Evenings together frequently start by pouring a glass of wine, and then they delve into cooking, chatting and experimenting. This often results in deliciously inspired eats. She has learned a lot being in her mother’s presence and thinks she has finally acquired sazon, a term Norma uses to describe the family’s cooking proficiency. Dalet is also included in all of the exciting banter when her other elder relatives are in the kitchen.
Although the movie “Super Size Me” was certainly an impetus, Dalet initially chose the vegan and gluten free lifestyle because it made her feel better. She currently eats vegetarian, but tries to go vegan and gluten free as much as possible. She still uses agave syrup in her tea rather than honey. The opening of Roots has given her the ability to marry her passion for vegan and gluten free fare with her family’s florid Latin flavors.
Dalet feels that the experience of eating good, healthy food shouldn’t be exclusive to humans. As a hard-core dog lover, she has rescued three pooches total. Her first rescue was a chihauhua named Zorro, followed by a pit bull named Kuma. Dalet found her most recent rescue, Sonny, a three-and-a-half-year-old half pit bull/half bull dog, in the industrial part of Gardena. He was scratched up and 30 pounds under-weight. Sonny receives exceptional treatment and regular spoiling. His meals usually consist of pumpkin and brown rice because they are good for digestion. She will also give him leftover meat – from someone else’s dinner.

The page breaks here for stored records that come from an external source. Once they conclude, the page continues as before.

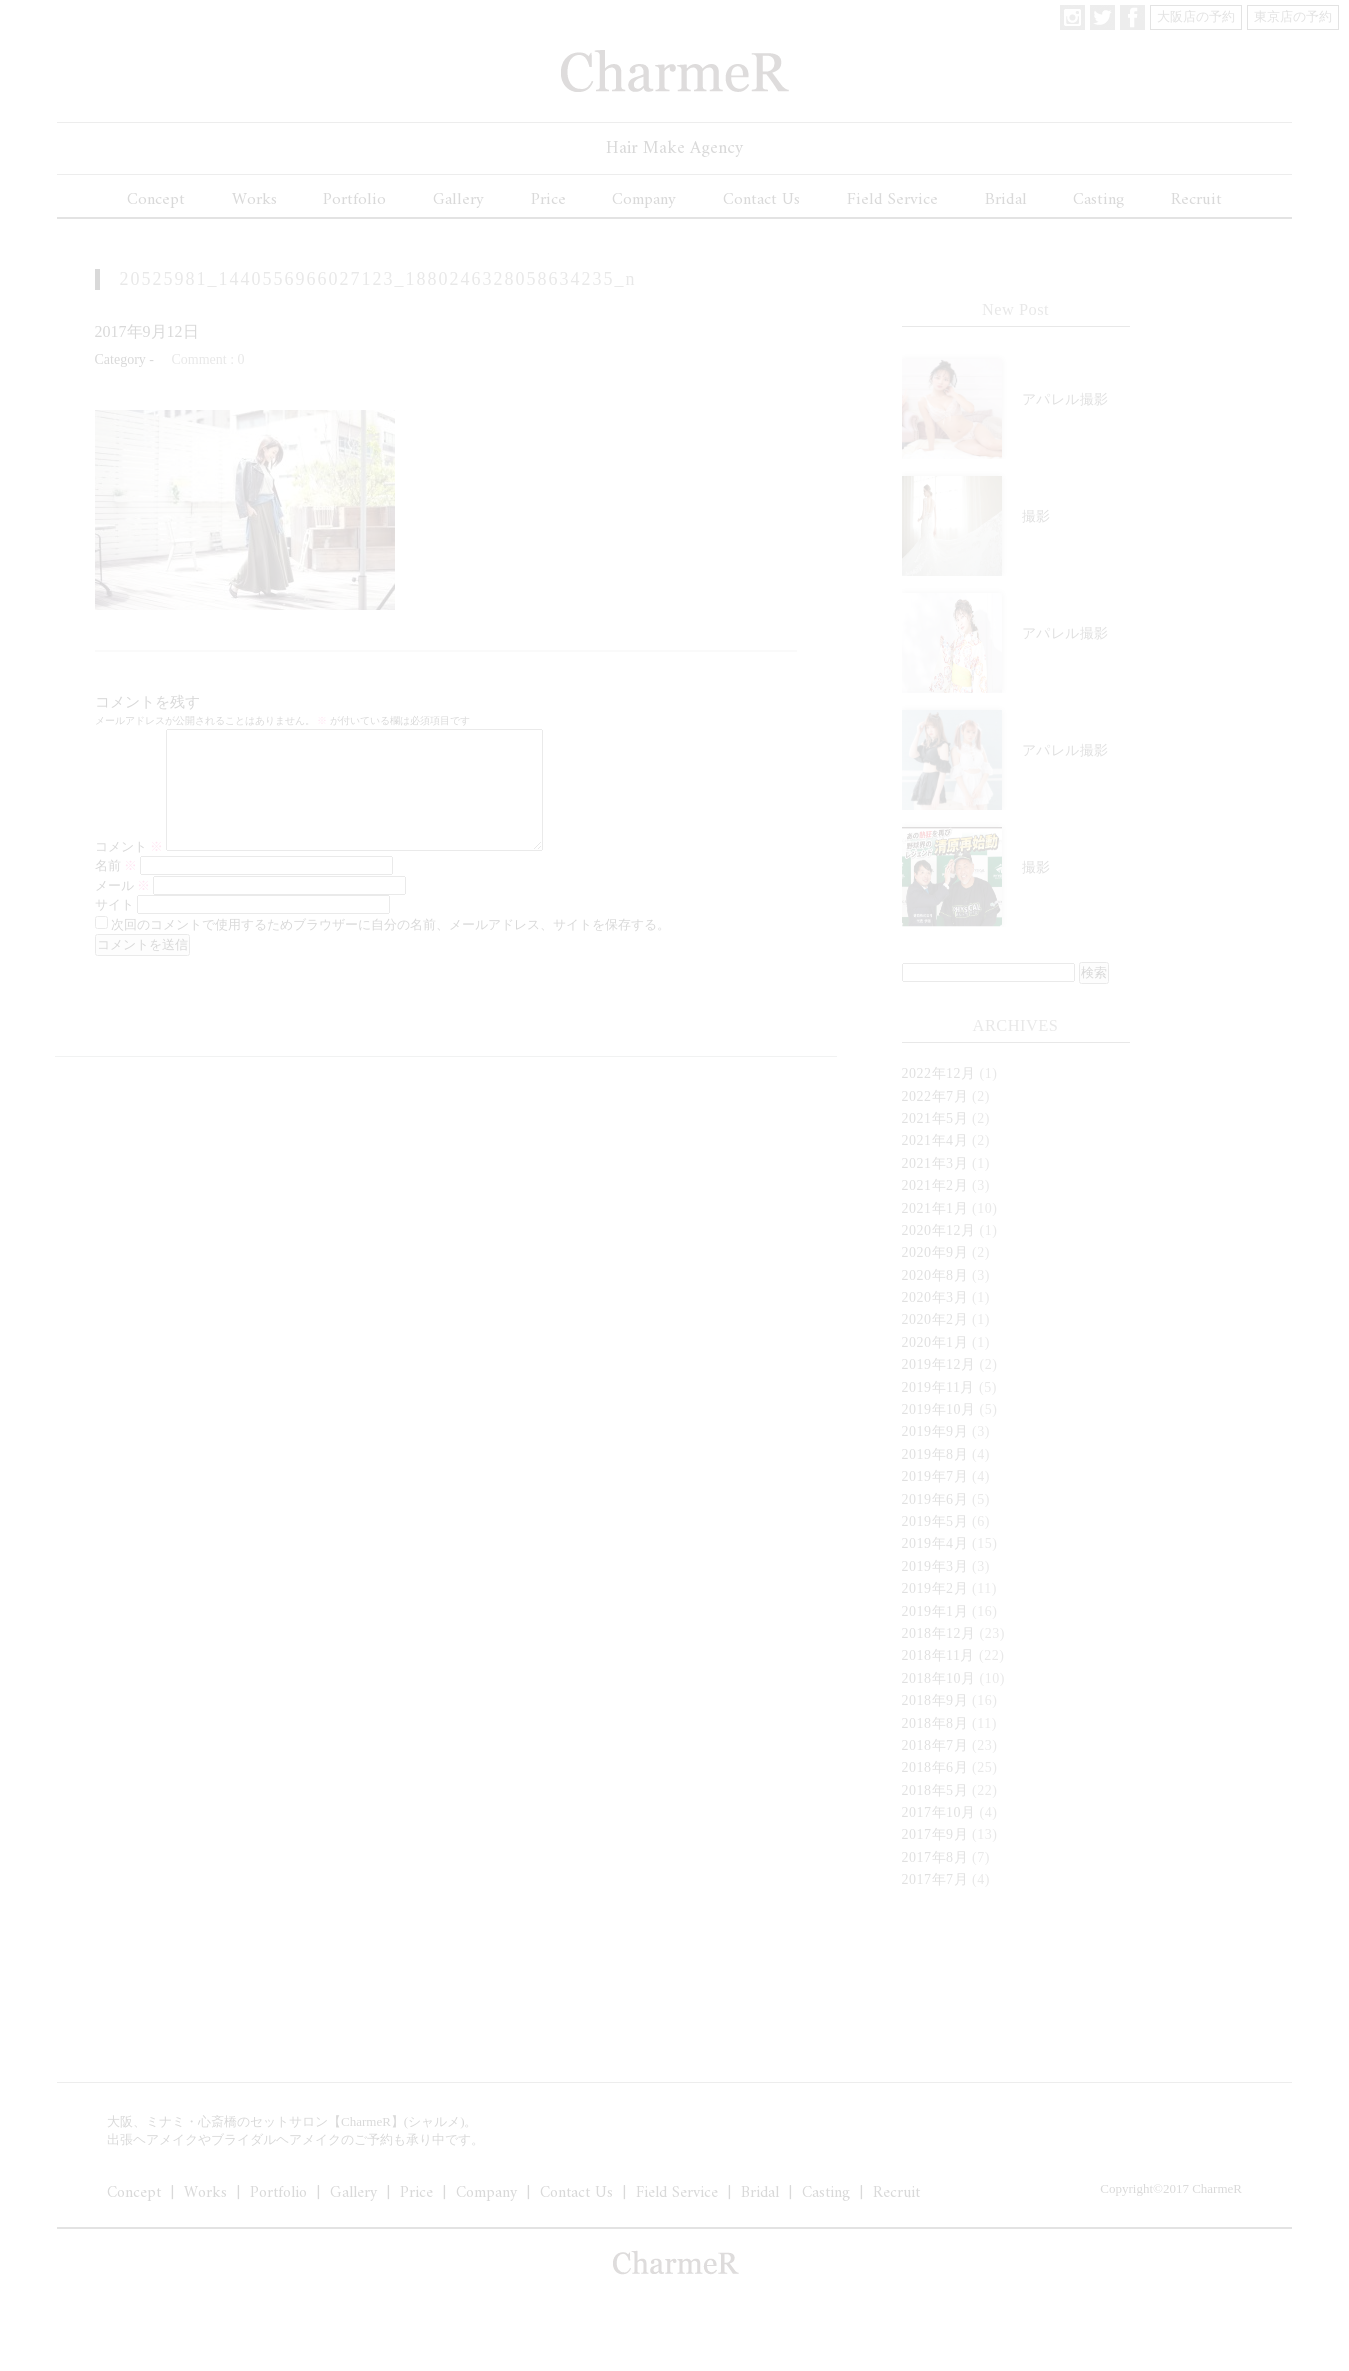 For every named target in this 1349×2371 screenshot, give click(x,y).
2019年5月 (935, 1521)
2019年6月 (935, 1499)
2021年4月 (935, 1140)
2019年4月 (935, 1543)
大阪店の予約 (1196, 16)
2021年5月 (935, 1118)
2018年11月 (938, 1655)
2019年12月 (939, 1364)
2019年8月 (935, 1454)
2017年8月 (935, 1857)
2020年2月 (935, 1319)
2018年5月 (935, 1790)
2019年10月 (939, 1409)
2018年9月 (935, 1700)
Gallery (458, 200)
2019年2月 (935, 1588)
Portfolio (354, 200)
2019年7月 (935, 1476)
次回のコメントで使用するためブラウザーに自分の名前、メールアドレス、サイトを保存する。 (390, 948)
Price (548, 200)
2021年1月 (935, 1208)
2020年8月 (935, 1275)
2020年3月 (935, 1297)
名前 (116, 889)
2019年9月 (935, 1431)
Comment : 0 (207, 359)
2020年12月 (939, 1230)
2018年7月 (935, 1745)
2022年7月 (935, 1096)
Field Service (892, 200)
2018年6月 (935, 1767)
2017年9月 (935, 1834)
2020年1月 (935, 1342)
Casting (1098, 200)
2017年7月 (935, 1879)
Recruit (1196, 200)
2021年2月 (935, 1185)
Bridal (1006, 200)
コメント (129, 870)
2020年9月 (935, 1252)
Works (254, 200)
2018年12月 (939, 1633)
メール (122, 909)
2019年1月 (935, 1611)
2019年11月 (938, 1387)
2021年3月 (935, 1163)
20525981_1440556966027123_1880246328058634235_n (378, 279)
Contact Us (761, 200)
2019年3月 (935, 1566)
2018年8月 (935, 1723)
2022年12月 (939, 1073)
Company (644, 200)
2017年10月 (939, 1812)
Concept (156, 200)
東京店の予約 (1293, 16)
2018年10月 (939, 1678)
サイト (114, 928) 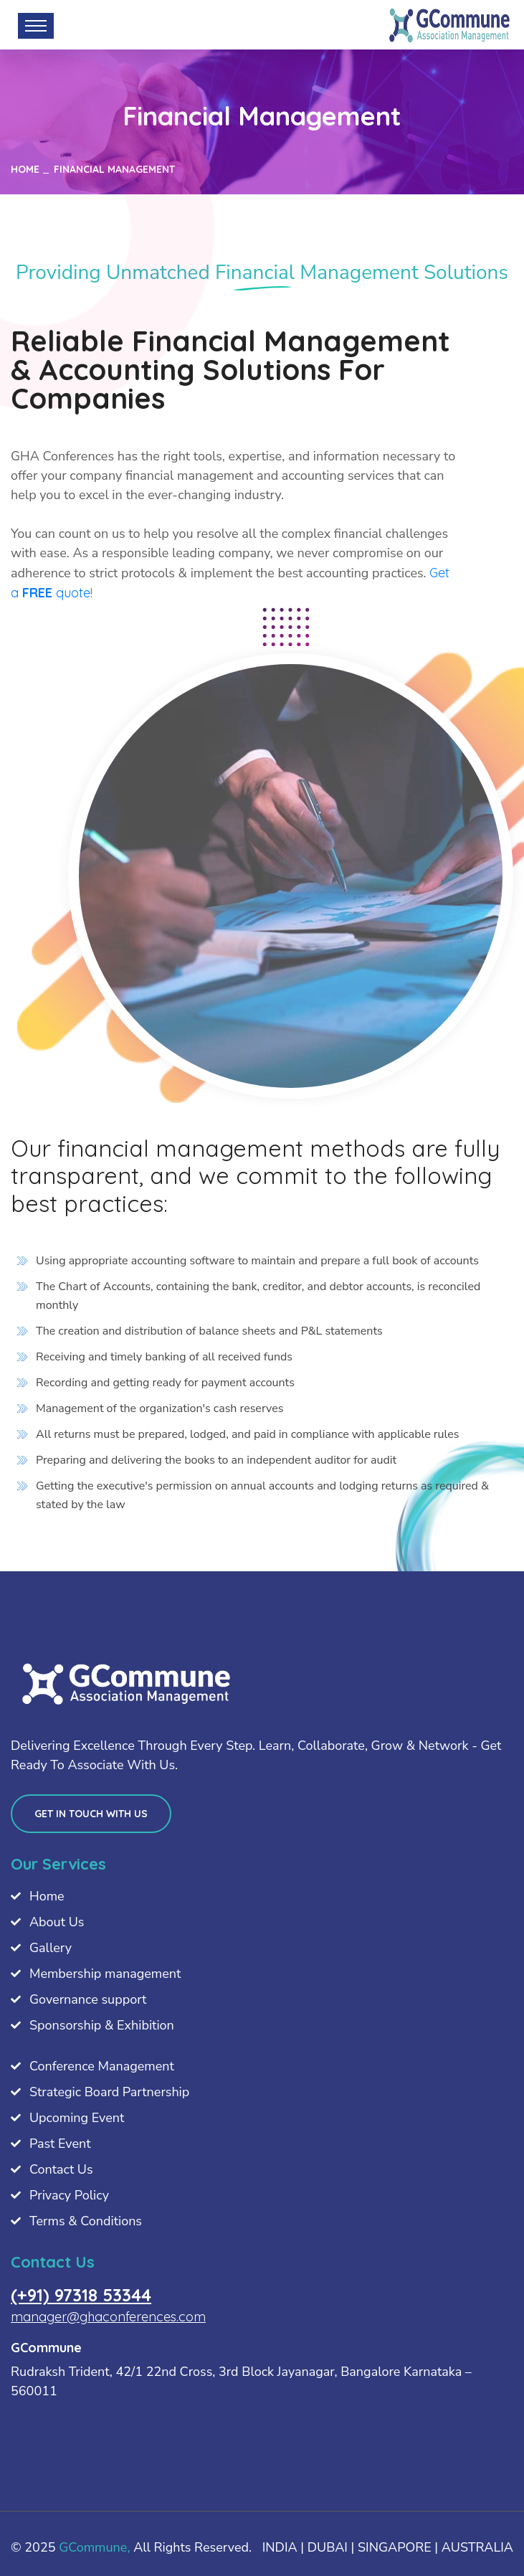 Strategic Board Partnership (109, 2092)
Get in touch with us (91, 1813)
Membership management (105, 1973)
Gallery (50, 1947)
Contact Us (61, 2169)
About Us (56, 1922)
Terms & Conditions (85, 2221)
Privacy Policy (69, 2195)
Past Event (60, 2143)
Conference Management (101, 2066)
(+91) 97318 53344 (81, 2295)
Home (47, 1896)
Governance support (87, 1999)
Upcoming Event (76, 2117)
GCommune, (94, 2547)
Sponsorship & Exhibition (101, 2025)
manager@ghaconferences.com (108, 2317) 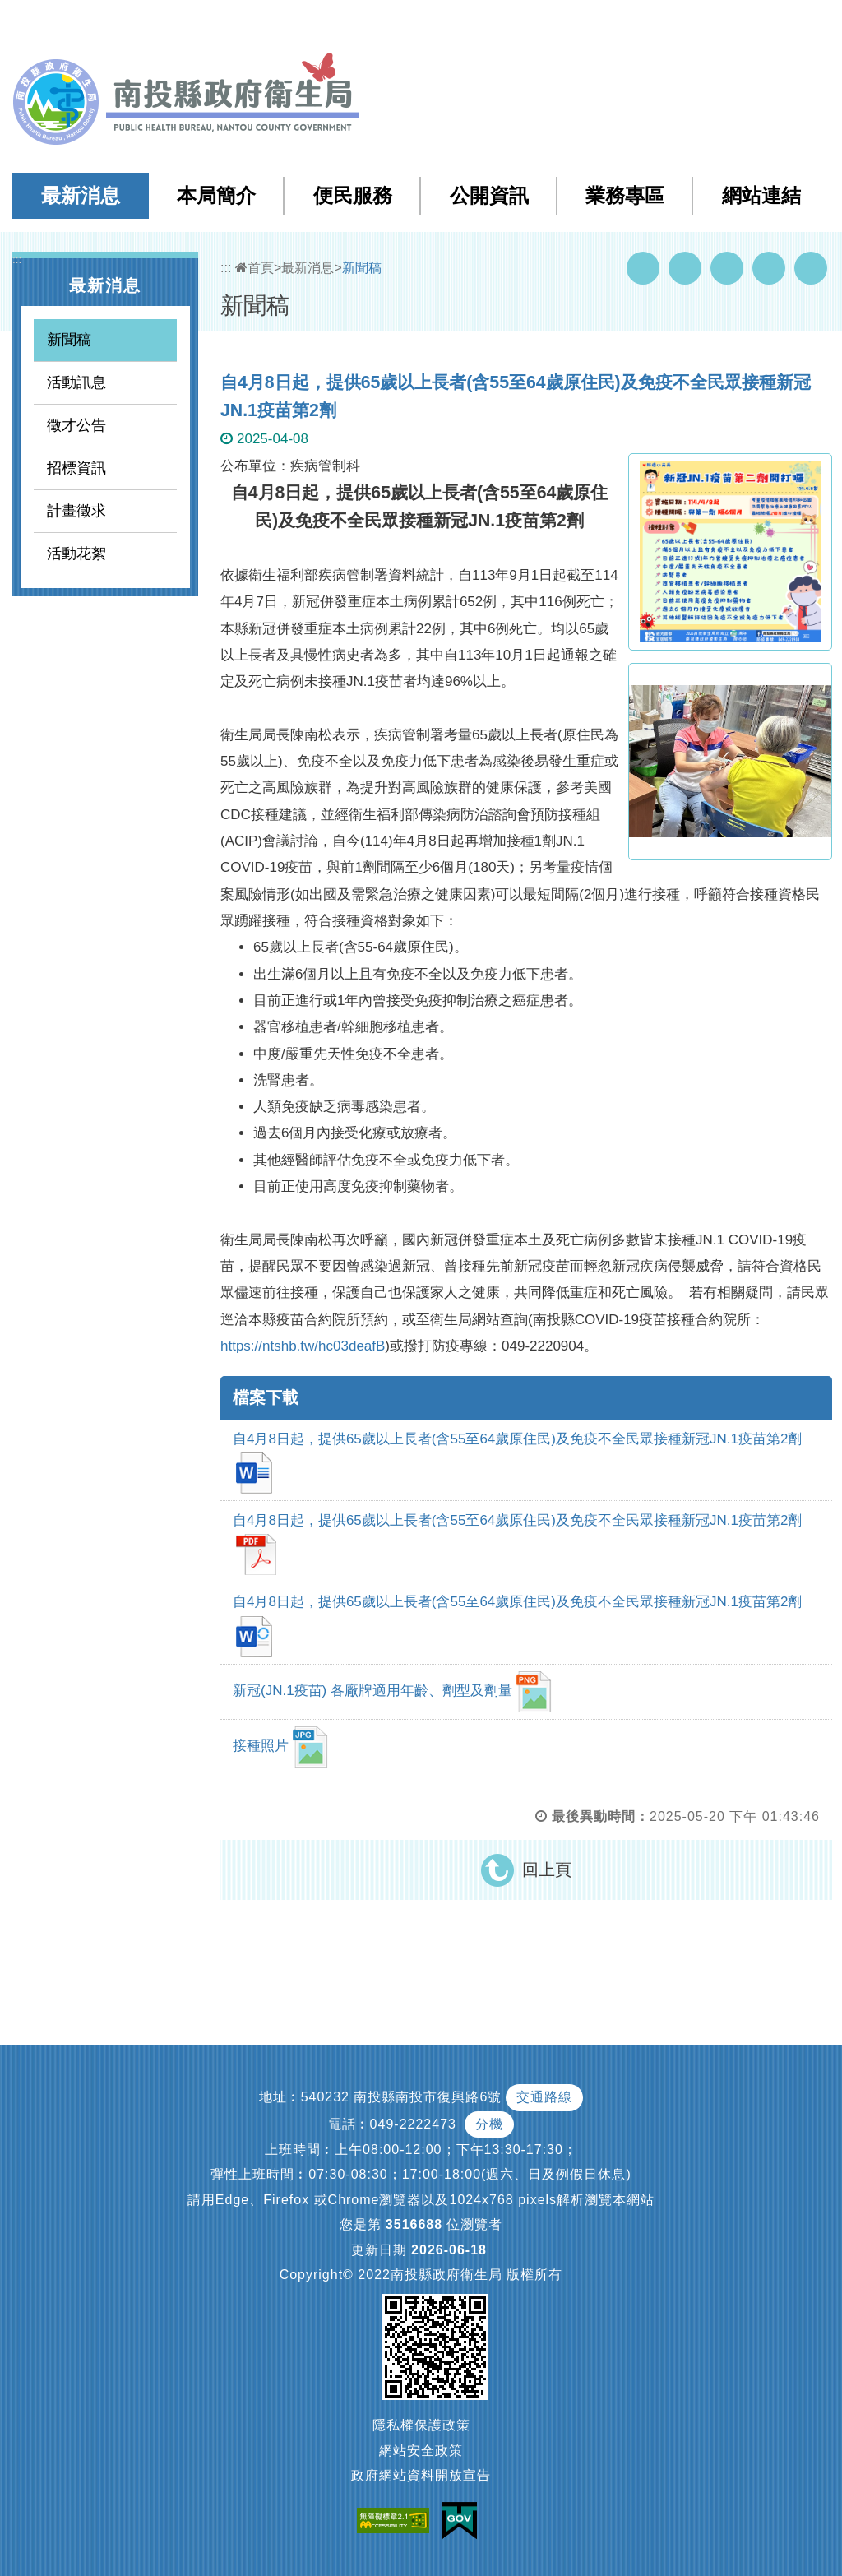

Norma Chavez, co-owner of Roots Gourmet, maintains a deep relationship with nature. As she soars on freshly powdered slopes on her snow board, swims the depths of salty waters with seaweed tickling her feet and climbs up cliff faces, her only internal struggle is deciding between which one she loves best: mountains or sea?
This vivacious woman rockets through life….on her 65′ Vespa. As a proud member of the Classic Scooter Club, she has ventured from Long Beach to the farther coastal reaches of Hermosa Beach and Laguna Beach. One of her favorite pastimes is cruising to the farmer’s market at the Marina on Sundays and filling her scooter basket with fresh bread and veggies. She likes to use this moment to pretend she’s in another country.
As a dedicated philanthropist, Norma donates her free time to volunteering at the Wells House Hospice Program here in Long Beach. She engages members of the program by reading to them, swapping stories and taking them on outings.
Norma is an artist but She wanted to capture some of her most vivid and alluring dreams. She bought a huge canvas, started sketching and ended up with an enormous painting of an ancient city. She also designed the logo for Roots.
This artistic drive has translated into alchemy in the Roots kitchen. “I love to cook, I love creating new spices, new blends and new ideas!” says Norma. The art of gourmet cooking compels Norma, but she also loves eating. She often revels in trying different dishes in both traditional and cutting-edge restaurants.
Norma’s mother and grandmother were both entrepreneurs. Working for herself has always been what’s come naturally. For many years Norma had a catering business called “Monitas,” a family nickname that means little doll. She had a business in which she artfully designed, beaded and welded jewelry. She established Mission Priority Lending, a real estate business, _____ years ago. She is also an owner of Egg Heaven. As an intrepid business woman in the Long Beach community, Norma knows that things like passion, imagination and unrelenting commitment lay the foundation for a successful business.